Chloe nodded. "But not random. Like… something wanted this. Like the universe gave Max a key, and he's unlocking something that was already inside us."

Victor's voice dropped a little. "I don't know if it's a gift or a curse."

Chloe tilted her head. "Maybe it's both."

He glanced at her, a faint smile in the corner of his mouth. "Still scary."

"Still fast."

She nudged him lightly with her shoulder. "We're not normal anymore."

"No," he agreed. "But maybe normal's overrated."

"Still… try not to phase out mid-sentence.
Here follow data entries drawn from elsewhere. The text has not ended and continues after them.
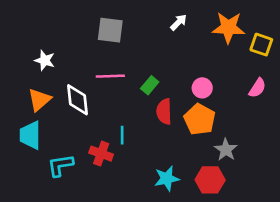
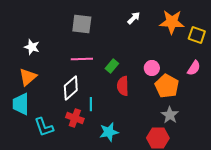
white diamond: (77, 100) -> (71, 88), moved, turned 55
orange pentagon: (200, 119) -> (167, 86), moved
cyan L-shape: (60, 165) -> (44, 127), turned -100
cyan star: (167, 179) -> (109, 132), moved

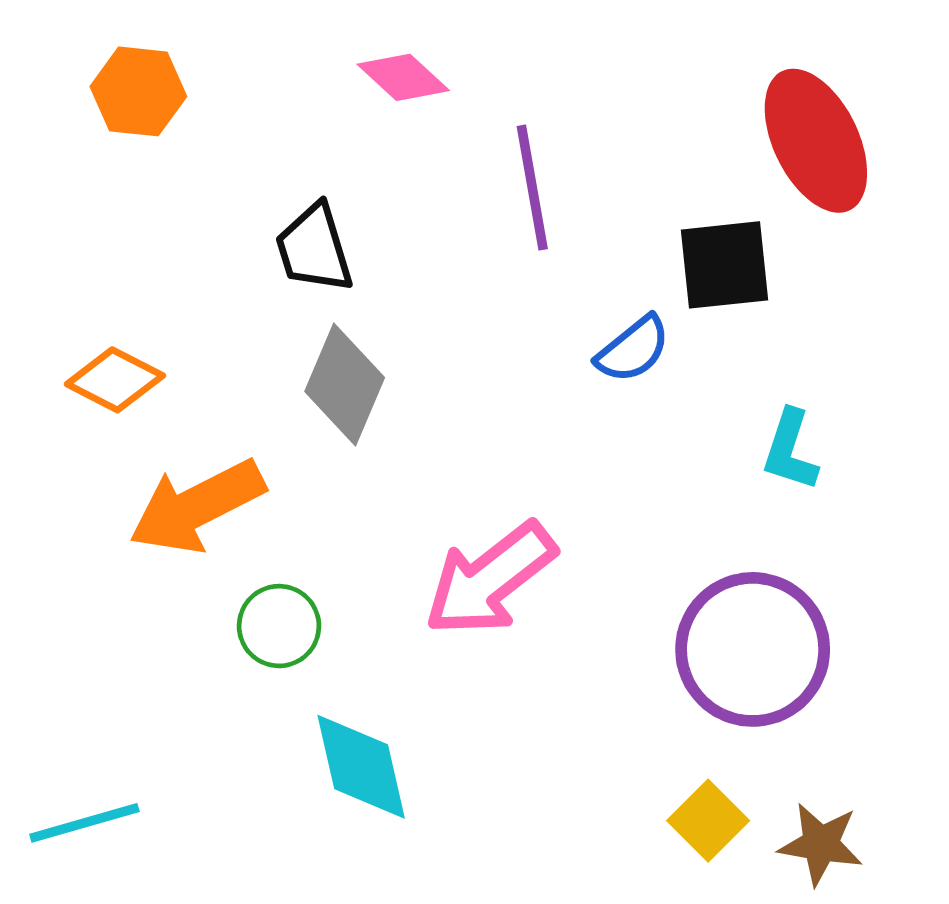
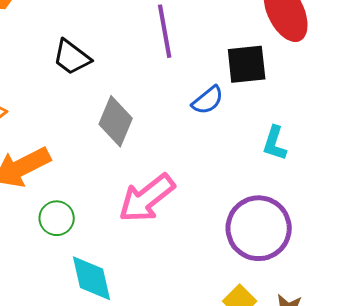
black trapezoid: (314, 249) -> (72, 57), turned -36
gray diamond: (345, 385) -> (116, 121), moved

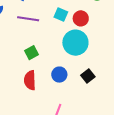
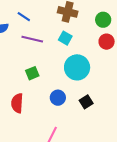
red circle: (81, 18) -> (107, 42), moved
red semicircle: (30, 80) -> (17, 103), moved

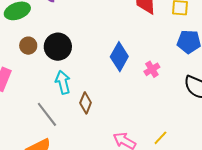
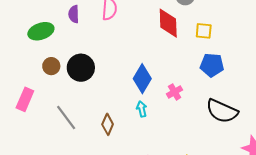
cyan arrow: (63, 82) -> (142, 109), moved, size x0.7
gray line: (47, 114) -> (66, 117), moved

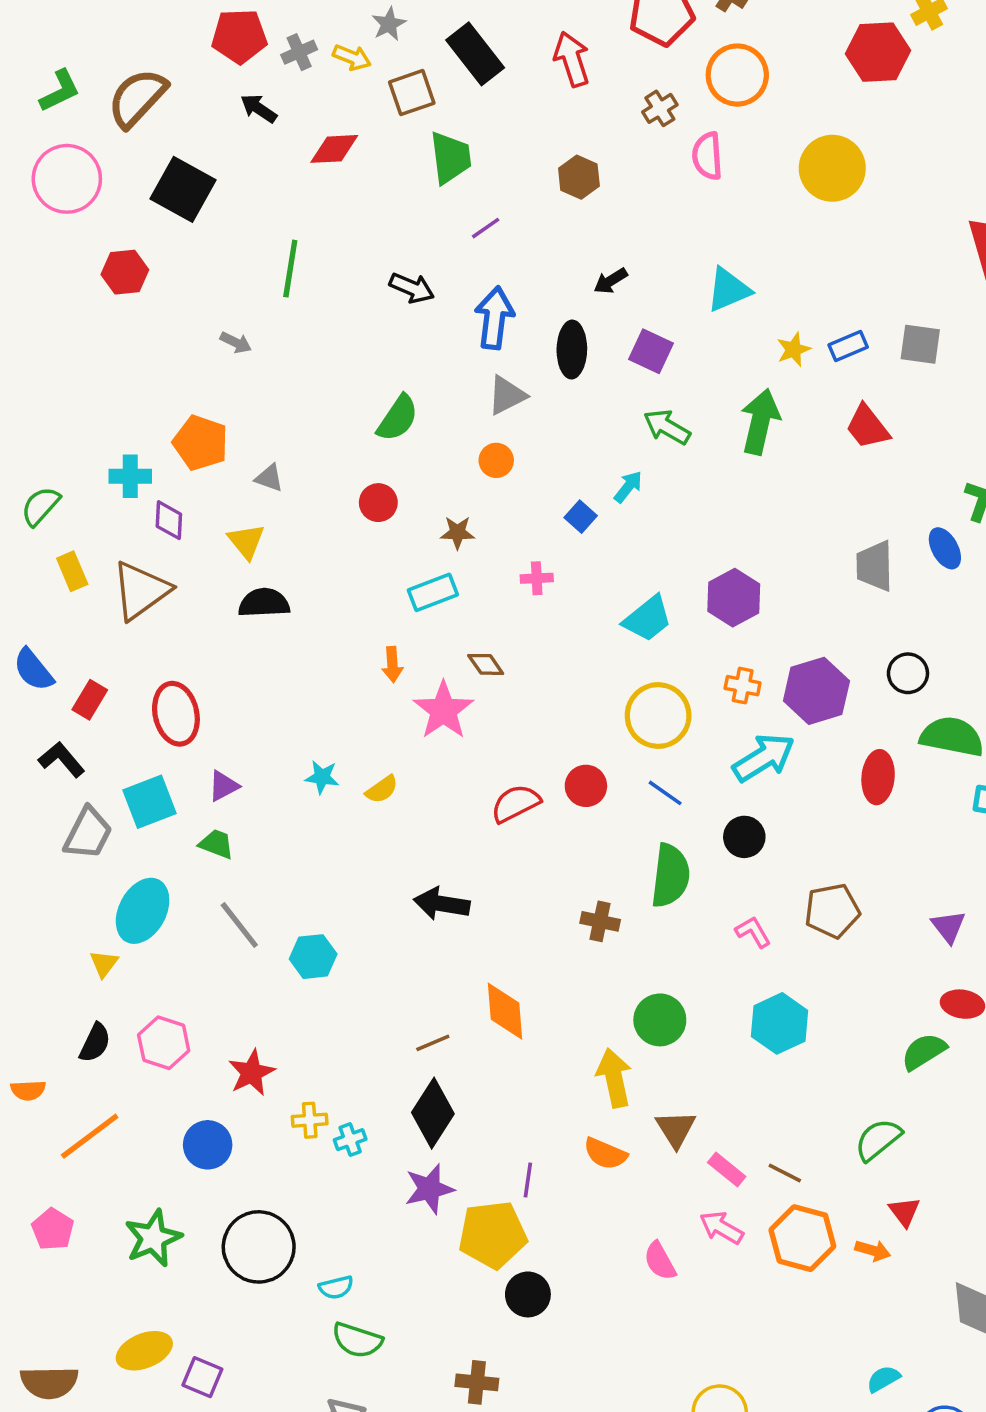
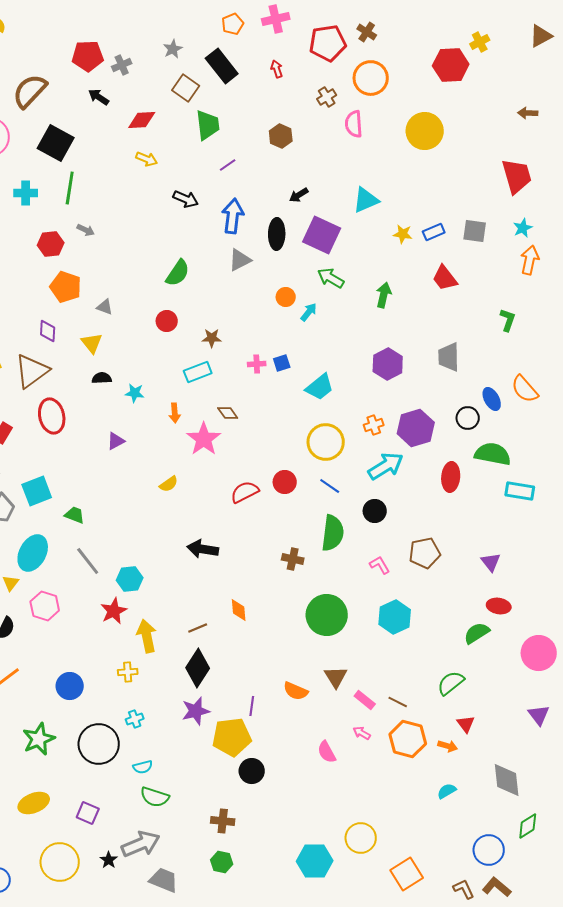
yellow arrow: (352, 57) -> (147, 159), moved
red arrow: (572, 59) -> (277, 69), size x0.6
brown square: (412, 93) -> (186, 88), turned -36
green line: (290, 269) -> (70, 188), moved
red hexagon: (125, 272) -> (51, 244), moved
yellow star: (794, 350) -> (403, 234), turned 30
purple square: (651, 351) -> (322, 235), size x1.5
green arrow: (760, 422) -> (384, 295), moved, size x0.7
orange circle: (496, 460) -> (286, 297), moved
cyan cross: (130, 476) -> (26, 193), moved
blue square: (581, 517) -> (282, 363), moved, turned 30
blue ellipse: (945, 548) -> (492, 399), moved
purple hexagon: (734, 598) -> (388, 364), moved
black semicircle: (264, 603) -> (102, 378), size x0.7
orange cross: (743, 686) -> (374, 425), turned -30
red ellipse: (176, 714) -> (52, 416), moved
cyan star: (322, 777) -> (135, 393), moved
purple triangle: (223, 786) -> (116, 441), moved
orange diamond: (505, 1011) -> (239, 610), size x0.7
green circle: (660, 1020) -> (327, 615), size x1.4
pink hexagon: (164, 1043) -> (45, 606), moved
red star: (252, 1073) -> (114, 611), moved
yellow arrow: (614, 1078) -> (147, 636), moved
cyan cross: (350, 1140) -> (135, 719), moved
pink arrow: (721, 1228) -> (362, 733), size x0.7
purple square: (202, 1377) -> (88, 813), moved
cyan semicircle: (883, 1379) -> (447, 791), moved

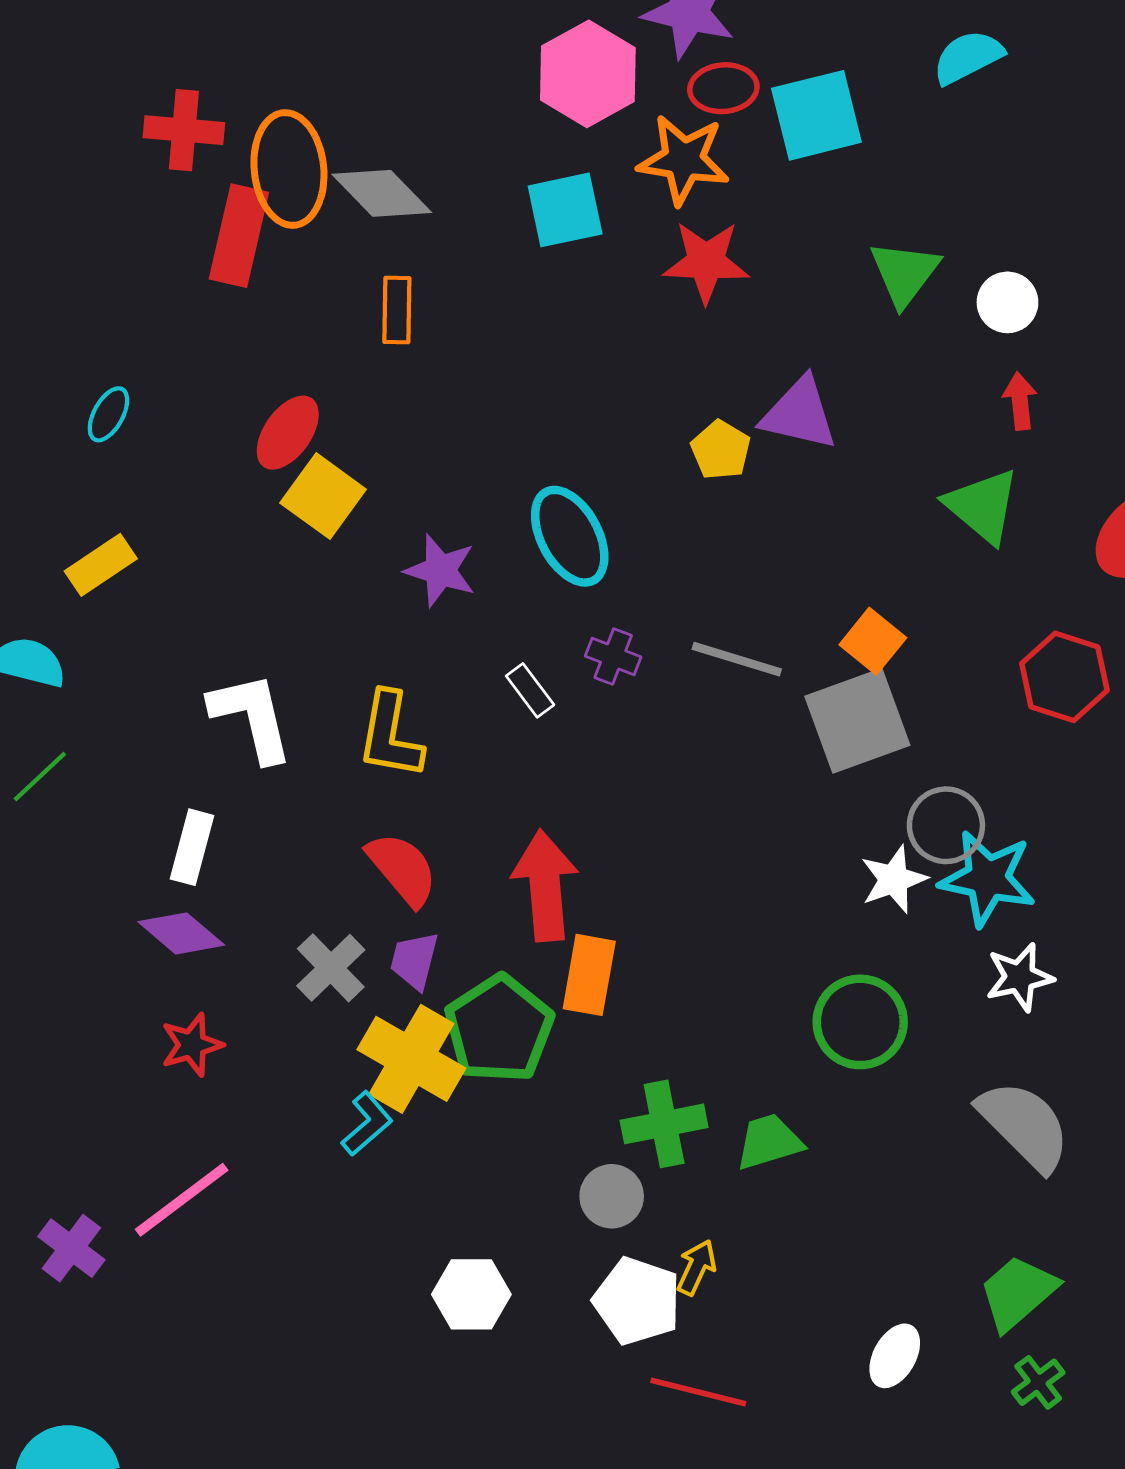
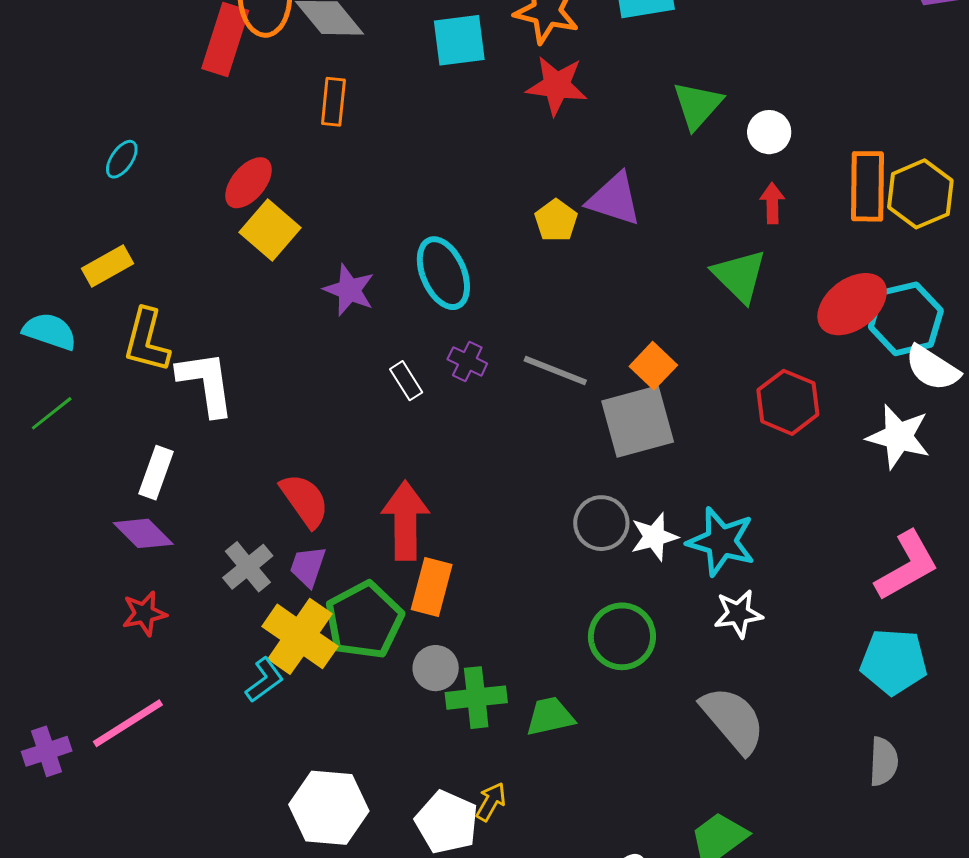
yellow L-shape: (390, 735) -> (147, 340), moved
gray circle: (946, 825) -> (601, 523), moved
gray circle: (612, 1196) -> (436, 668), moved
purple cross: (71, 1248) -> (47, 751), turned 30
white hexagon: (471, 1294) -> (329, 808), size x1.4

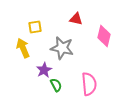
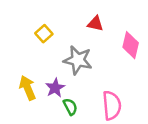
yellow square: (35, 27) -> (44, 34), turned -32
yellow arrow: (23, 48) -> (27, 88), moved

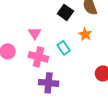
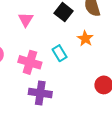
pink triangle: (35, 33) -> (26, 19), moved

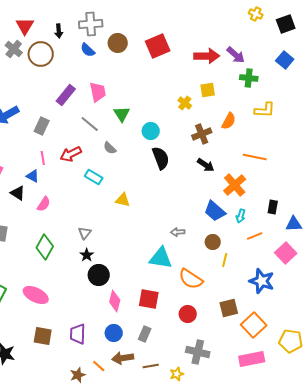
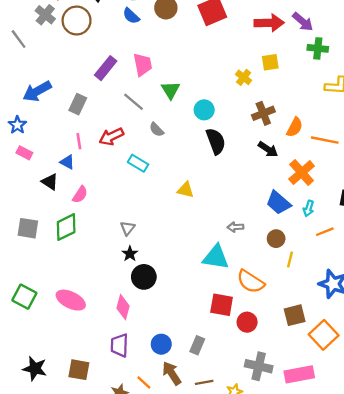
orange semicircle: (229, 121) -> (295, 127), moved
yellow triangle: (123, 200) -> (186, 190), moved
green diamond: (45, 247) -> (66, 227), moved, turned 35
red square: (149, 299) -> (222, 305), moved
pink diamond: (115, 301) -> (123, 307), moved
brown square: (43, 336) -> (79, 370), moved
brown arrow: (123, 358) -> (172, 373), turned 65
pink rectangle: (252, 359) -> (299, 374), moved

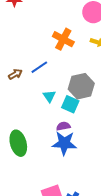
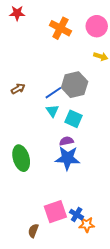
orange cross: (63, 39) -> (60, 28), moved
blue line: (39, 67) -> (53, 93), moved
gray hexagon: (81, 86) -> (75, 85), moved

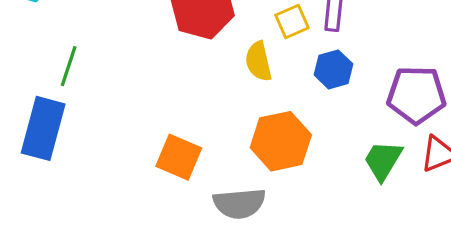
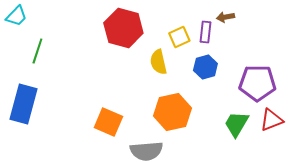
green line: (69, 66) -> (37, 51), moved

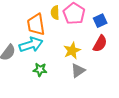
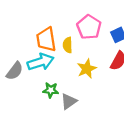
yellow semicircle: (55, 13) -> (68, 45), moved
gray triangle: (78, 71) -> (69, 101), moved

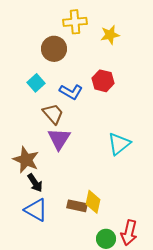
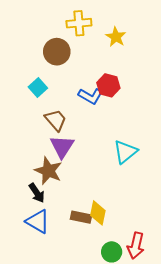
yellow star: (110, 35) -> (116, 37), turned -30
blue L-shape: (71, 92) -> (91, 96), moved
brown star: (26, 160) -> (48, 171), moved

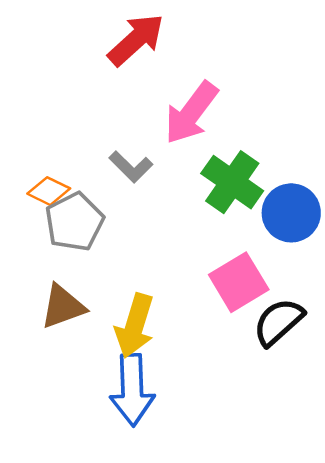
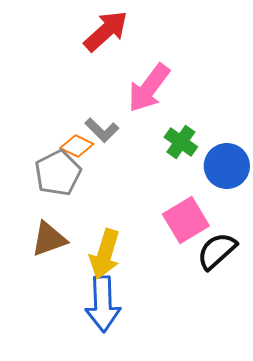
green cross: (232, 182) -> (181, 142), size x0.7
orange diamond: (49, 191) -> (77, 146), moved

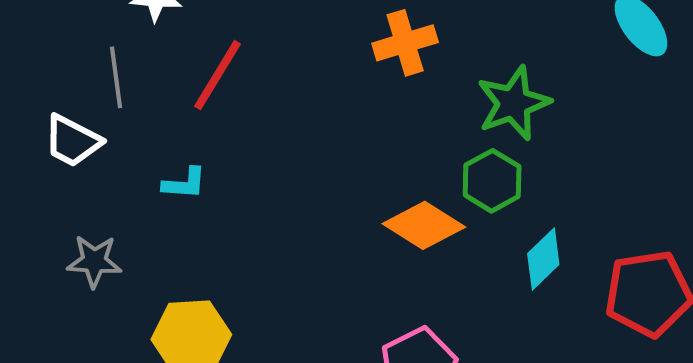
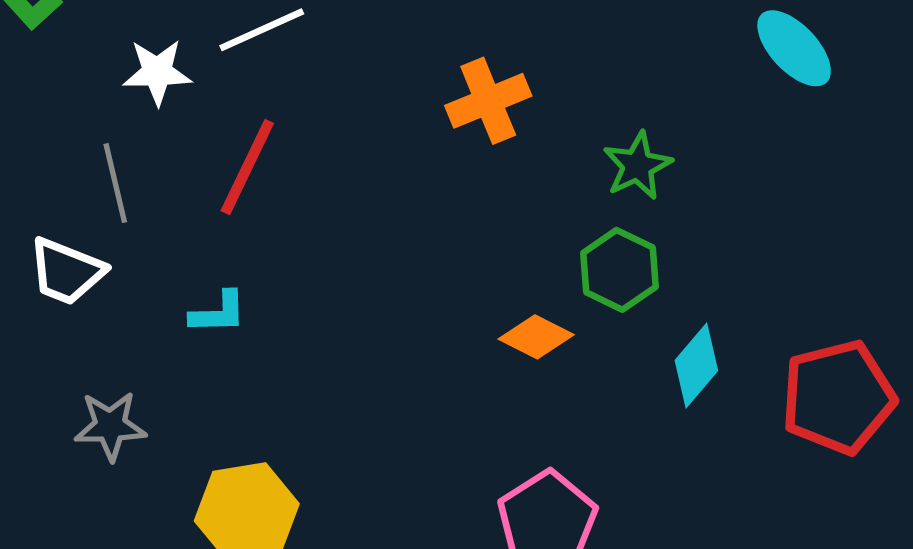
green star: (513, 103) -> (638, 166), size x0.7
orange diamond: (424, 225) -> (536, 337), size x0.7

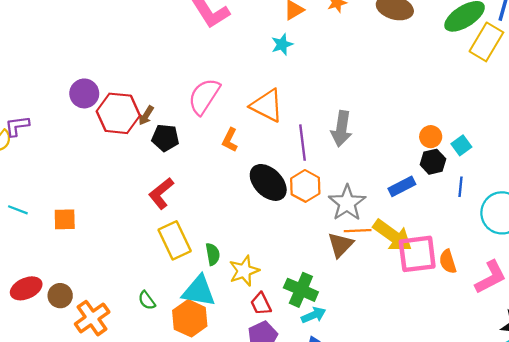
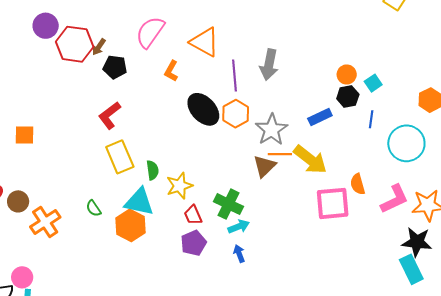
pink square: (417, 254) -> (333, 203), moved

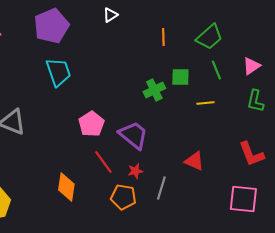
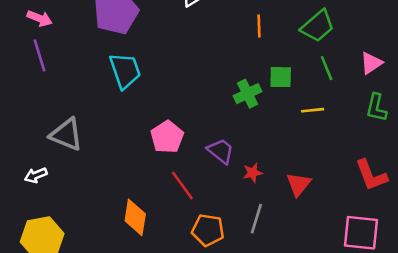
purple trapezoid: (133, 135) -> (221, 151), size x0.7
red triangle: (194, 161) -> (299, 184), turned 45
red star: (135, 171) -> (253, 173), moved

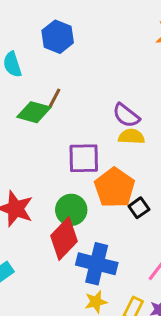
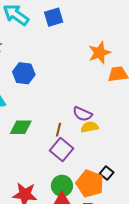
brown line: (54, 98) -> (59, 130), moved
purple square: (84, 158) -> (62, 149), turned -35
orange pentagon: (115, 188) -> (90, 184), moved

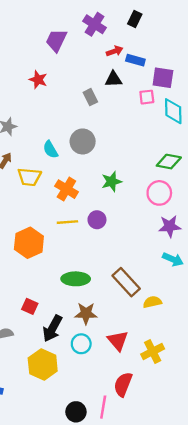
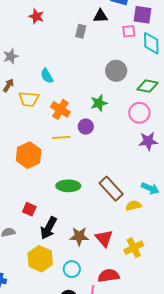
gray rectangle: (90, 97) -> (81, 31), turned 40
gray circle: (83, 141) -> (116, 71), moved
purple circle: (97, 220) -> (86, 127), moved
cyan arrow: (173, 259) -> (150, 188), moved
brown star: (86, 313) -> (79, 236), moved
cyan circle: (81, 344) -> (72, 269), moved
red semicircle: (123, 384) -> (109, 276), turned 60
That's just rude."

They sat in silence a moment longer.

The breeze picked up.

And neither of them looked away from the horizon – because for the first time in a long time, they felt like they belonged in the same world as the monsters.

…………………

The hallway outside Liz's room was cloaked in half-shadow.

Sunset bled through the cracked windows, slanting light across the walls in long crimson streaks. Dust floated in the still air, catching in the beams like suspended ash.

Victor leaned against the doorway, arms folded. His eyes stayed on the sealed chamber ahead – on the faint red shimmer that pulsed gently behind the reinforced glass.

Chloe stood beside him, silent. The glow lit her face in soft, shifting hues.

"She's brighter today," she murmured. "Stronger."

Victor didn't answer right away.

The red aura around Liz was faint, but alive. Not just light – presence. It shifted with her breath. Coiled and uncoiled like a sleeping animal. Or a thought still dreaming.

"Max said it's psychic," Chloe added, her voice barely above a whisper. "Grimm called it a 'mind affinity.'"

Victor grunted. "He's not wrong."

He pushed off the wall, stepped closer, resting one hand lightly on the edge of the glass.

"She made a shield. Back in the temple. Red as blood. Dome wide enough to cover her pod. Nothing got through it. Nothing even tried."

Chloe nodded. "It wasn't just armour."

She paused. Her voice had changed – quieter now. A little reverent.

Liz floated inside the pod – eyes closed, body still. But the red shimmer traced over her skin like ripples in hot glass. It danced at her fingertips. Hovered above her chest. Waited.

Victor exhaled slowly. "If that's what her power looks like asleep…"

He didn't finish.

Chloe did.

"I wonder what she'll be when she wakes up."

The hallway fell silent again.

The sunset dimmed behind the trees.

Then Chloe, soft but certain: "We'll find out."

She didn't look away.

"And God help whatever tries to stop her."

Victor let out a low breath. Then, with the faintest trace of a smile:

"Careful throwing around the G-word."

Chloe blinked. "What?"

He nodded at the pulsing red light behind the glass. "Last time someone called on God, we lost most of a continent."

Chloe didn't smile, but her shoulders relaxed just enough to show she heard him.

Victor turned back to the hallway, eyes still wary.

"Let's just hope this one doesn't wake up hungry."